- _PROBLEM_: All lines holding the string "Chart" should be copied from the data below.

- _MATERIAL TO PROCESS_:

* * * * * * *

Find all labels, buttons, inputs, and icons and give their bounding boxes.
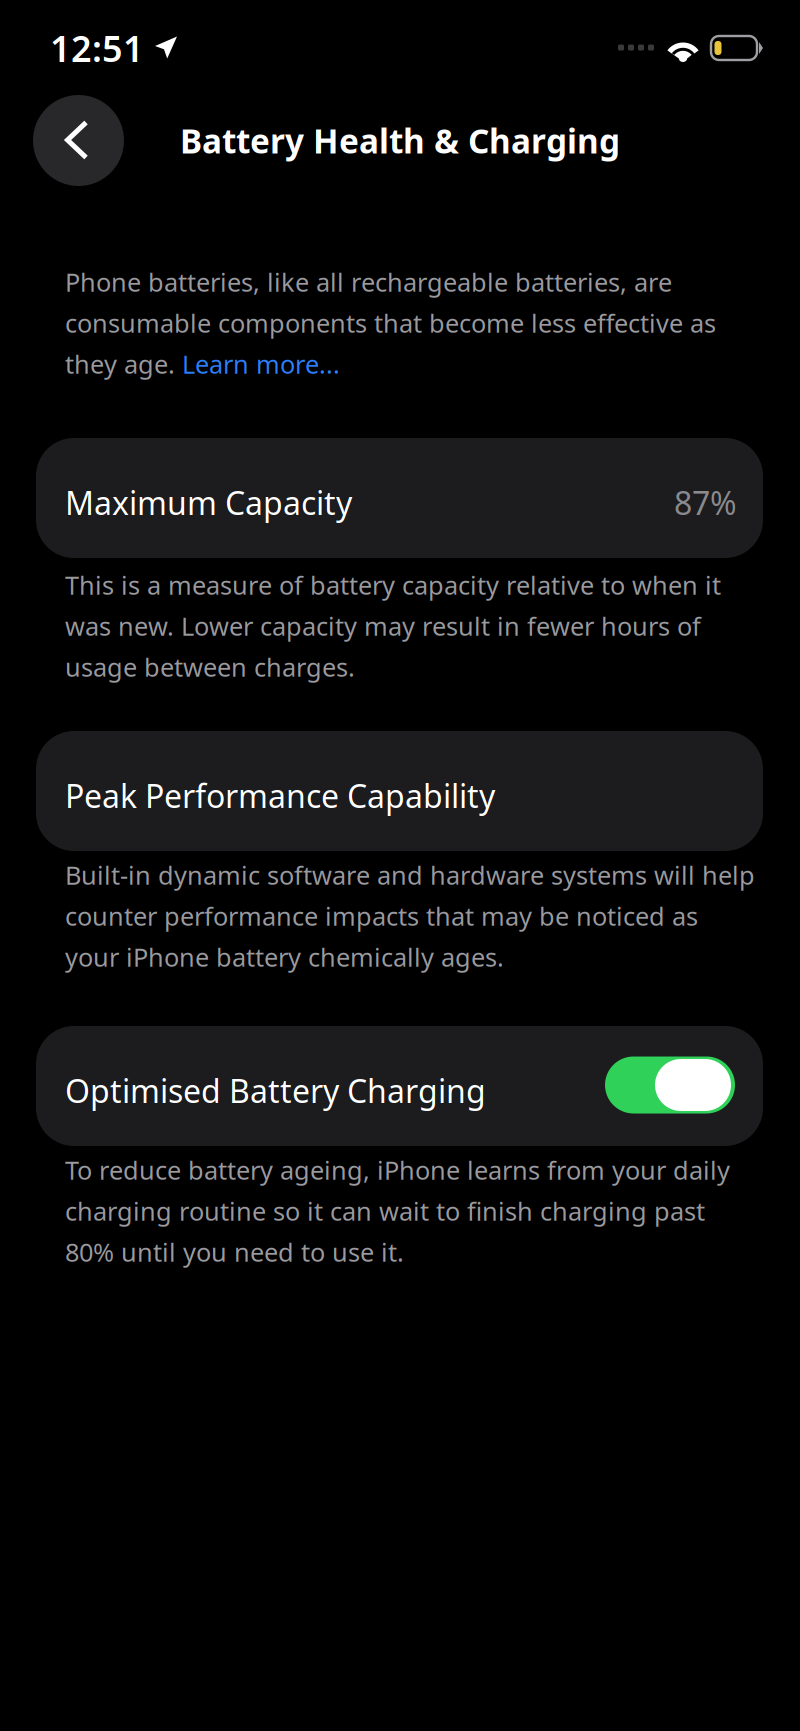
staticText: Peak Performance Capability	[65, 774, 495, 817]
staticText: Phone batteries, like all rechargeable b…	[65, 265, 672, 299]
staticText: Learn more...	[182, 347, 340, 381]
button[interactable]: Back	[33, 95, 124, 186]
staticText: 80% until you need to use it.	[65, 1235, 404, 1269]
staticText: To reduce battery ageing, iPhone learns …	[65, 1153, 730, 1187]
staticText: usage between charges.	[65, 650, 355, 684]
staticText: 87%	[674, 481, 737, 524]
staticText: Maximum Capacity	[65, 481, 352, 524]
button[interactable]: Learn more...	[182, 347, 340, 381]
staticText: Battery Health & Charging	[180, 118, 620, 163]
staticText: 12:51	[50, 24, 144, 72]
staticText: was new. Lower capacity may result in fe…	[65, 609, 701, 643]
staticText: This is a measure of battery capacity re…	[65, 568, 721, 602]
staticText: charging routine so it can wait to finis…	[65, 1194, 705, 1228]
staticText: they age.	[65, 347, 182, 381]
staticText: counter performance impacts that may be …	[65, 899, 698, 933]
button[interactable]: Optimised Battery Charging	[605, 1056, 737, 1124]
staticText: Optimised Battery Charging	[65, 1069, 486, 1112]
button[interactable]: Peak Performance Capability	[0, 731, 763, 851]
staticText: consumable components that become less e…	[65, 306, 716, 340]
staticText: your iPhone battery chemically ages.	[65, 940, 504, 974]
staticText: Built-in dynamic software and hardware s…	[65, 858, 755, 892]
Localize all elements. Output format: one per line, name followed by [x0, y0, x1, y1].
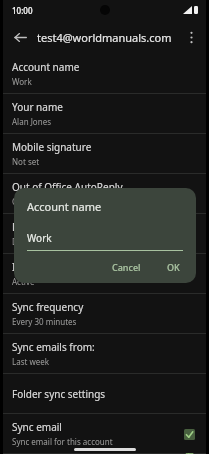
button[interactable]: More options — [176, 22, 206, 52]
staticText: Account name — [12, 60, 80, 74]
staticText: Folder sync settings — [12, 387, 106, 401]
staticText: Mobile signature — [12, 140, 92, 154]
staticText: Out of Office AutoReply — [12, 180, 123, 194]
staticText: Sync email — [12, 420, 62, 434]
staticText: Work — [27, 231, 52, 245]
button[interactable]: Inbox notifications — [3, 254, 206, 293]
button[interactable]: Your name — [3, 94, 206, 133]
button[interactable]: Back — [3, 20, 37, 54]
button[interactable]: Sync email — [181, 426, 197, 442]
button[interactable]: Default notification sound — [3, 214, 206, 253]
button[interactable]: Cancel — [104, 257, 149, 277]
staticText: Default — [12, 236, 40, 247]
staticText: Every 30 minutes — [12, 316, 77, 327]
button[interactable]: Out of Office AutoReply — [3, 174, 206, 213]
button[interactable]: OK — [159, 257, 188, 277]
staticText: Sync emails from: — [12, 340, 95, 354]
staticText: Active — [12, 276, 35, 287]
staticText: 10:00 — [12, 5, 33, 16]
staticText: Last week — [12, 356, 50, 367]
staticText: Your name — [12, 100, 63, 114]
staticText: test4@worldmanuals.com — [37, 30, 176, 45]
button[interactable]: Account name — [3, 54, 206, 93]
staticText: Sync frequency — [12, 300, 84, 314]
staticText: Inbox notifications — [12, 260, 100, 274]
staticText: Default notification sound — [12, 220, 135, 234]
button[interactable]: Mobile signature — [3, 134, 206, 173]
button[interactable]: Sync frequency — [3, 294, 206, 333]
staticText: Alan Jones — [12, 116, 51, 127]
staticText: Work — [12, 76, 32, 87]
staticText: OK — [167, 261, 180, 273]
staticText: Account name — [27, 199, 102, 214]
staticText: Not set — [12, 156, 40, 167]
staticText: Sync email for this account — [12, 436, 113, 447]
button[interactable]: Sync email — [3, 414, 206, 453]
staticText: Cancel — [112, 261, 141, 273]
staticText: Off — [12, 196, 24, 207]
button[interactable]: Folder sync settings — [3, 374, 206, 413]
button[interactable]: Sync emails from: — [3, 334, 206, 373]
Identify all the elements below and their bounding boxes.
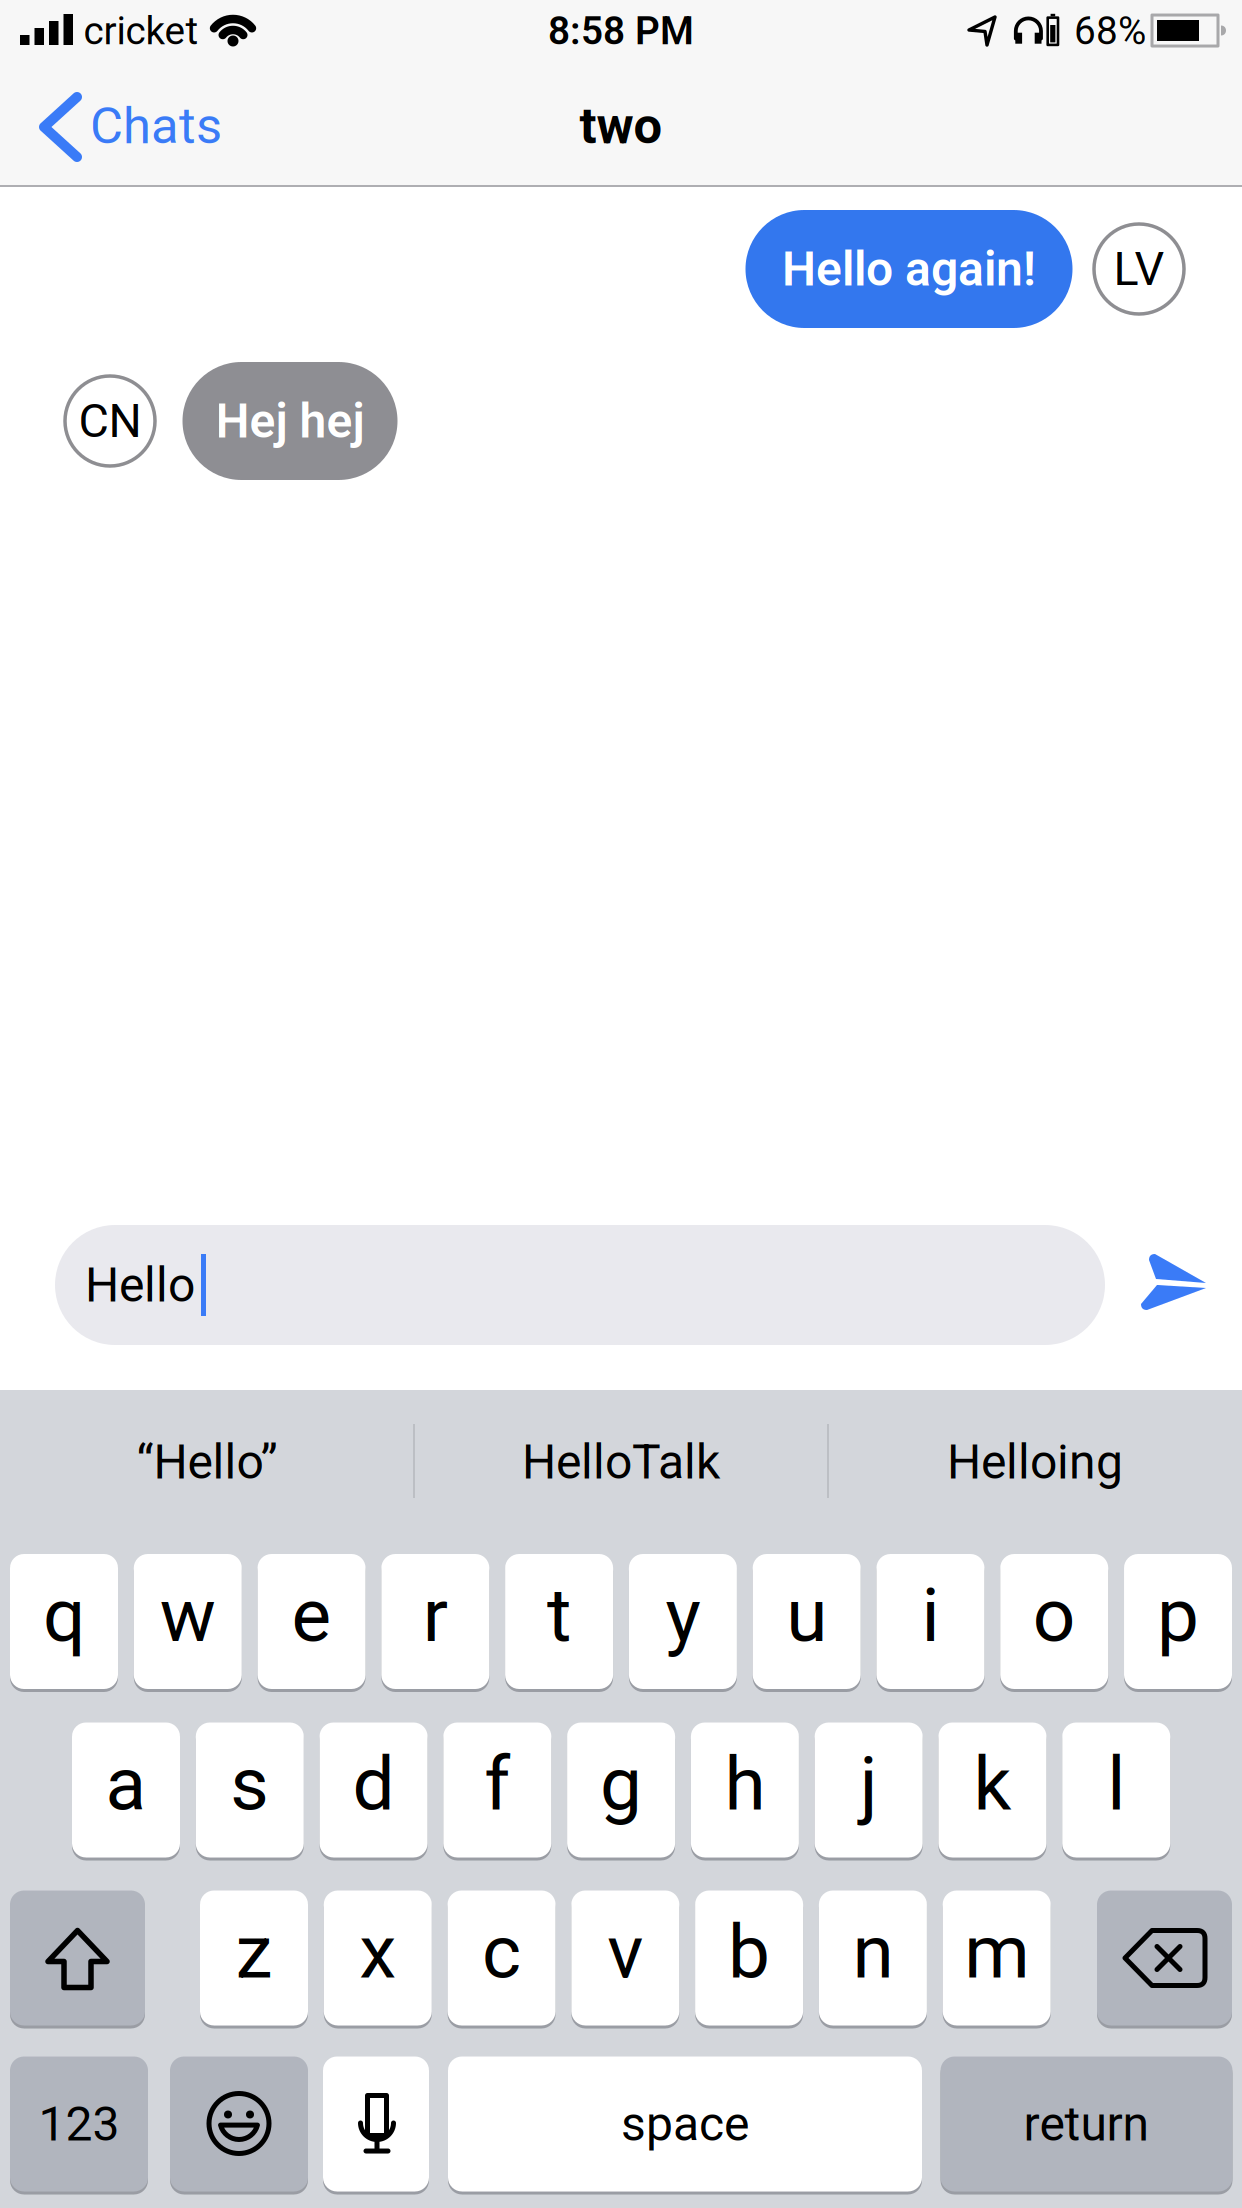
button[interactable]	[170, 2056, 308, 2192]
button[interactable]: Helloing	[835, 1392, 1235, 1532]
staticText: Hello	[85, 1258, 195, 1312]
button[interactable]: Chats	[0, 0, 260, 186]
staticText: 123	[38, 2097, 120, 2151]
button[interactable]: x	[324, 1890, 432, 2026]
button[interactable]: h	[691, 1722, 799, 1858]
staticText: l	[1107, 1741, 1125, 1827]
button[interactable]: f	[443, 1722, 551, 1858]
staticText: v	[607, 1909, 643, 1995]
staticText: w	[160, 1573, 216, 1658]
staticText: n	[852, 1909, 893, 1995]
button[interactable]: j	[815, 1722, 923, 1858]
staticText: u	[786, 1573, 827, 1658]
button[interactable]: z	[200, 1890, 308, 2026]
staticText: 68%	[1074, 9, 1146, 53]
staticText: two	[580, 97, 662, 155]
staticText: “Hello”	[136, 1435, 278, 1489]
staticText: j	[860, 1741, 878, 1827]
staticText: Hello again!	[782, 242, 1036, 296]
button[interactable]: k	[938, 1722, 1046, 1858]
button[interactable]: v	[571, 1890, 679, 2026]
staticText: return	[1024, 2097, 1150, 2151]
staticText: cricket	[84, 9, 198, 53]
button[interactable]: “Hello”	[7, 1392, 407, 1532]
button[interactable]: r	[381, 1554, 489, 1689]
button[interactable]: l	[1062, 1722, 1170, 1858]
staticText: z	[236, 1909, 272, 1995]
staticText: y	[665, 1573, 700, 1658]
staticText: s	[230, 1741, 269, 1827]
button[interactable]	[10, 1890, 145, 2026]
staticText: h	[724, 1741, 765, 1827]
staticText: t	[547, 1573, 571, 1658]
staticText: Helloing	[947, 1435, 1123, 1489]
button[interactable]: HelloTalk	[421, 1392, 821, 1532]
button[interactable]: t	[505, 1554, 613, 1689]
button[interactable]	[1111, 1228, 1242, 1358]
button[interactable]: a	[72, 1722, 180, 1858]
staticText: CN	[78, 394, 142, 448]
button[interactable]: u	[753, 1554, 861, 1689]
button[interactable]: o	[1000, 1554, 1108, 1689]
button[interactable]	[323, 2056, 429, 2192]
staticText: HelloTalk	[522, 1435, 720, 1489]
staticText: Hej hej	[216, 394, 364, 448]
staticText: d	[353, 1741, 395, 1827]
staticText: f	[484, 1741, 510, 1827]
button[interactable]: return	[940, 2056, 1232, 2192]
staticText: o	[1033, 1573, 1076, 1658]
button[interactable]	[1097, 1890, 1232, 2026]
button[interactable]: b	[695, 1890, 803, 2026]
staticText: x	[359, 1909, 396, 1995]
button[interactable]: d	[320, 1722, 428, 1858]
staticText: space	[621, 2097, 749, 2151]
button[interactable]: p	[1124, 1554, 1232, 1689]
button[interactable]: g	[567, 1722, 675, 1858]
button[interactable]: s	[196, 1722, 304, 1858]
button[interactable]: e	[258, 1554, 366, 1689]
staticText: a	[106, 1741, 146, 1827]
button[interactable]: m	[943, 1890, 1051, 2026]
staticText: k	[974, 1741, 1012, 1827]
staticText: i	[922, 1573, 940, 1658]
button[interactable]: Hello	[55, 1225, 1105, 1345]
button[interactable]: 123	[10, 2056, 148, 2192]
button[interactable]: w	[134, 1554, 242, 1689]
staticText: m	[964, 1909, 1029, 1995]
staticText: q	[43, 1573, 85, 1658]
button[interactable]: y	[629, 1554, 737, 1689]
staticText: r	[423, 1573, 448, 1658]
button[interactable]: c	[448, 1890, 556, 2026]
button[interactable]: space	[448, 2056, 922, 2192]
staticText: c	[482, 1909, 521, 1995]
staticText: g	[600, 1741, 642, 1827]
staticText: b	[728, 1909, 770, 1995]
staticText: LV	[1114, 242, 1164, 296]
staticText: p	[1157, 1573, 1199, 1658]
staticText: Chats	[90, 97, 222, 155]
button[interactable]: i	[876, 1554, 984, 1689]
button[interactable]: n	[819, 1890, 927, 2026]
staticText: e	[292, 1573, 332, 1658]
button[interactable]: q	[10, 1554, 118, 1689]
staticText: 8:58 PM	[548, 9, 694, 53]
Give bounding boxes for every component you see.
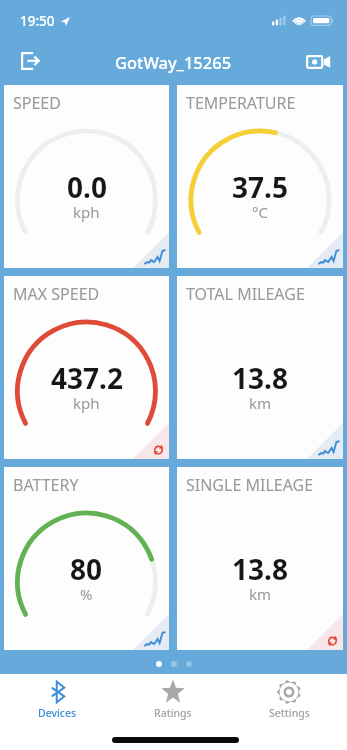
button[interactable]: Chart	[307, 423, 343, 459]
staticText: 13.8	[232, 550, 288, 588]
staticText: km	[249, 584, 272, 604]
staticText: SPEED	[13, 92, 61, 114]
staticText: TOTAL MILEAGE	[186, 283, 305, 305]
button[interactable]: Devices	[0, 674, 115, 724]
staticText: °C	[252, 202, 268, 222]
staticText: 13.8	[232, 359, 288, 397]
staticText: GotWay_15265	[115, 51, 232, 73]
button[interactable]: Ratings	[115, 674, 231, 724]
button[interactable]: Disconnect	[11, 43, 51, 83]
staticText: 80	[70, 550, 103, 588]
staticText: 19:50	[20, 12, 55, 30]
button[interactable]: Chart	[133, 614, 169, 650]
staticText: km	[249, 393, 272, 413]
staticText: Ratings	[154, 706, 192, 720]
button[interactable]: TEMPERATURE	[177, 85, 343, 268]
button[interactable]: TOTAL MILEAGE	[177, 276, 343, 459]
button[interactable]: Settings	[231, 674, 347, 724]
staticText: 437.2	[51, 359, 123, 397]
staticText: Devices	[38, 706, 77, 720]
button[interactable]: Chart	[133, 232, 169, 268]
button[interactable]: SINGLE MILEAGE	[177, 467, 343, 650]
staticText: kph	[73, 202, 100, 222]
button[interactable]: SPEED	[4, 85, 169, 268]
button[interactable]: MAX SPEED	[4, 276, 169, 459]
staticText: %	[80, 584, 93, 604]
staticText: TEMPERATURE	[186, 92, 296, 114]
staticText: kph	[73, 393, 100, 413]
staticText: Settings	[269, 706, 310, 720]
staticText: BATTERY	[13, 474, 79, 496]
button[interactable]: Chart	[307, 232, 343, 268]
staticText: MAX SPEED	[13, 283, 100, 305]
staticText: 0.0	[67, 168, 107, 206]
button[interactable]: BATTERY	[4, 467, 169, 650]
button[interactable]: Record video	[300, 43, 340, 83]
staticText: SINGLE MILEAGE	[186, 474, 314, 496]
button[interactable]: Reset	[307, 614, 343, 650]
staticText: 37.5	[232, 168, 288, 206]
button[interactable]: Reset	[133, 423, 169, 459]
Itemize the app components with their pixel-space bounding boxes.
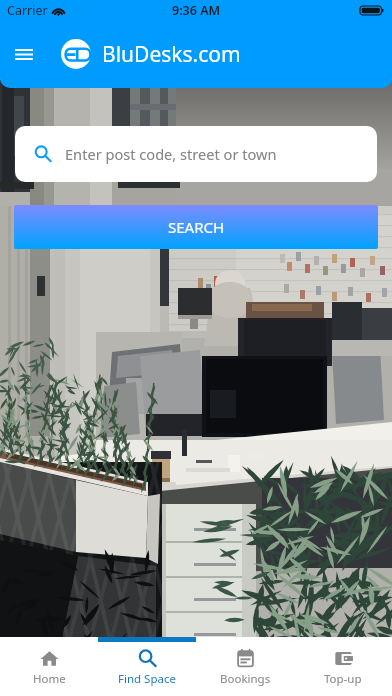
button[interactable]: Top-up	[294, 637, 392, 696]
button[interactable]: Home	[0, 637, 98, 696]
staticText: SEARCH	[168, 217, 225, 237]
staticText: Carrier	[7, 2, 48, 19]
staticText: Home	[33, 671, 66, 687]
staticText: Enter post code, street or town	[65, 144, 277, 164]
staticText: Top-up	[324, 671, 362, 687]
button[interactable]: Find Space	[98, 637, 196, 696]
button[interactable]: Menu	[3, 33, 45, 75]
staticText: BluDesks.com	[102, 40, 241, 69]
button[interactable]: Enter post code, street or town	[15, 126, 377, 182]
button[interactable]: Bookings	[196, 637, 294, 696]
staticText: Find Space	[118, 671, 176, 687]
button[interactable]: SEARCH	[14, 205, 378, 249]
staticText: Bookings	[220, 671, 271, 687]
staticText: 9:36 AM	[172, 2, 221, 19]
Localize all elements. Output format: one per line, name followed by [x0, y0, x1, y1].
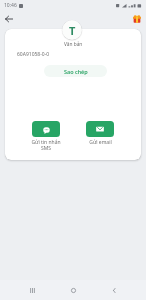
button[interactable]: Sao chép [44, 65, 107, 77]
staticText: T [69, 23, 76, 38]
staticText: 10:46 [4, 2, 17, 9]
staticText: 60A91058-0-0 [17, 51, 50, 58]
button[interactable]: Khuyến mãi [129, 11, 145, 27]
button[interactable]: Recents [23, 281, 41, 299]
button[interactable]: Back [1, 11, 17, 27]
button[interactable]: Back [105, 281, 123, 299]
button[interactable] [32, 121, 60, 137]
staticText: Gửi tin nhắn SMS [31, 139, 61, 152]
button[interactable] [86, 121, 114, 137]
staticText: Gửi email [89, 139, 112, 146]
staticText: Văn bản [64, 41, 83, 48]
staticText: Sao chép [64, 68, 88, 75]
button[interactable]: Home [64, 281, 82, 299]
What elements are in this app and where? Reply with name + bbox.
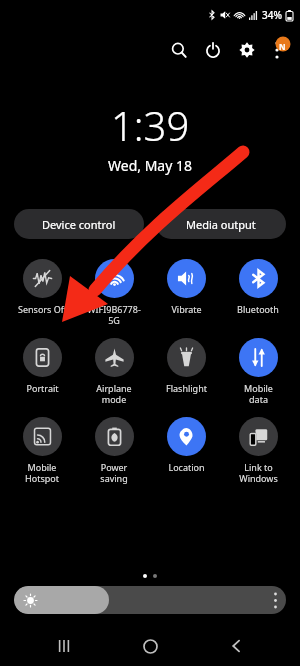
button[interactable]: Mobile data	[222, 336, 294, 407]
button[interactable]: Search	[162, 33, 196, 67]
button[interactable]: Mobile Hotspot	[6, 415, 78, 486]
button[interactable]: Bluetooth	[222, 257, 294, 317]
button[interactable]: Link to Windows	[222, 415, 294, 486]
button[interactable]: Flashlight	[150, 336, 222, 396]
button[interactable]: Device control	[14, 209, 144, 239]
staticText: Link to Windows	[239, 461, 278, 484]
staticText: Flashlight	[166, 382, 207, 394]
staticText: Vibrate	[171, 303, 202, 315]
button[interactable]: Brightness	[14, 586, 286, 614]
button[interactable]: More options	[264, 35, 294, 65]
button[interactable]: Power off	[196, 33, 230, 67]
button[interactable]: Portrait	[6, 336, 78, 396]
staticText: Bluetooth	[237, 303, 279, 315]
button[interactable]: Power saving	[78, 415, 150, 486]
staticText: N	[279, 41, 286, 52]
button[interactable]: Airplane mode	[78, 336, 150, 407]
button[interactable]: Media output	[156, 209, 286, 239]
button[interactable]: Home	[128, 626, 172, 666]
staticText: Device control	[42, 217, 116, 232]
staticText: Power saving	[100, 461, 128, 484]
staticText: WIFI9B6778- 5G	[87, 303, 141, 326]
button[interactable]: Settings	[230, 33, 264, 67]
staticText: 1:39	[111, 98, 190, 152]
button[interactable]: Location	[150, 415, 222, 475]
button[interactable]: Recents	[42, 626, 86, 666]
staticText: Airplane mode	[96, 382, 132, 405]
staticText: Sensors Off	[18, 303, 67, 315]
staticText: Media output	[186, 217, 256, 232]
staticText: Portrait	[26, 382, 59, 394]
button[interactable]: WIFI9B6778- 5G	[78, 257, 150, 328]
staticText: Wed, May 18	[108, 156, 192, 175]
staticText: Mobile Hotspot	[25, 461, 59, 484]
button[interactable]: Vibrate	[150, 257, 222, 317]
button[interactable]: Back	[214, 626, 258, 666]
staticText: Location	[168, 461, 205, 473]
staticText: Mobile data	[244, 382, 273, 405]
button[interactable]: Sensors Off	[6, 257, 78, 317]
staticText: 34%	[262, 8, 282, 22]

* * * * * * *

- _COMPLETED TASK_:
button[interactable]: Chart	[307, 423, 343, 459]
button[interactable]: Chart	[133, 614, 169, 650]
button[interactable]: Chart	[133, 232, 169, 268]
button[interactable]: Chart	[307, 232, 343, 268]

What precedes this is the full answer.